By all means, include plants such as Java Moss or, perhaps, a sterile spawning mop to encourage breeding but take into account the fact that you will need to remove the adults once spawning is completed and you don’t want to injure either the fishes or the eggs.
Danios prefer to spawn where the water is flowing do a decent pump is required to synthesize that flow and the marbles will help to prevent the eggs from being drawn into the pump or consumed by the parents.
You may wish to introduce baby brine shrimp, mosquito larvae or bloodworm as an inducement to reproduction.

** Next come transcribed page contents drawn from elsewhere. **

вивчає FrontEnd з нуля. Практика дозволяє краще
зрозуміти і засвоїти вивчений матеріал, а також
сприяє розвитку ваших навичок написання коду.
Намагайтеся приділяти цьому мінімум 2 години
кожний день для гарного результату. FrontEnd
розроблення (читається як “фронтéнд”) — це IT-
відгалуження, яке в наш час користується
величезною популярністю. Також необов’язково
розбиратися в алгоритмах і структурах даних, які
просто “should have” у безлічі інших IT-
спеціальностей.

The male and female will swim amongst the plants (if any) and the female will lay laying around 400 eggs during a spawning. The male(s) will swim alongside or behind her and fertilize the eggs as they are laid. The eggs are not adhesive and will fall to the bottom of the tank. Once the female has laid all her eggs the adults should be removed from the breeding tank.
Reduce the water movement by turning down the pump – only regular aeration is now required. Keep the lights off (or very low) and the tank dark (of fairly dark) because eggs and fry can be particularly sensitive to the light.
The eggs will hatch typically in a day or two depending on tank temperature and conditions and the fry will become free-swimming after around five days after hatching. Keep the tank unlit for the first week or so then gradually increase the lighting. Bear in mind that the eggs and fry of a fish as small as the Blue Danio will be tiny indeed so you may need to use a magnifier “app” on your smartphone to see anything at all.
The newly hatched fry will feed firstly on their yolk sac but, once free-swimming, can be fed infusoria (particularly rotifers) and will also thrive on egg yolk during the first two to four weeks. It is worth mentioning that immediately after hatching, fry seem quite vigorous but will soon go into a resting state before they become free-swimming so please don’t mistake this initial stage as being free-swimming.
Once the fry are free-swimming and their yolk sacs are depleted, then add baby brine shrimp. Once the fry are sufficient in size not to be treated as a snack then they can be introduced into the community tank where they will join the existing shoal. Before moving the adolescent fish into the community tank ensure that you have balanced the water temperatures to mitigate the risk of White Spot or other diseases being triggered.
Unless you are breeding commercially, you may wish to consider moving the fry into the community tank sooner rather than later. It may seem harsh but the adult fish in the tank will deal with any fry that are unlikely to survive to adulthood in the wild and you are synthesizing, to the best of your ability, a wild environment. The fittest fry will probably survive whilst the rest will be dealt with by the community.
Should your Blue Danios have a special diet for breeding?
Adult Blue Danios don’t need any particular inducement to breed. That said, it has been suggested that adding baby brine shrimp, mosquito larva may encourage them, presumably because the addition of a new food may “fool” the fish into thinking that it is breeding time. From my own experience, I would always recommend keeping all of your fish in the best possible condition at all times, as this is good for the wellbeing of your fish.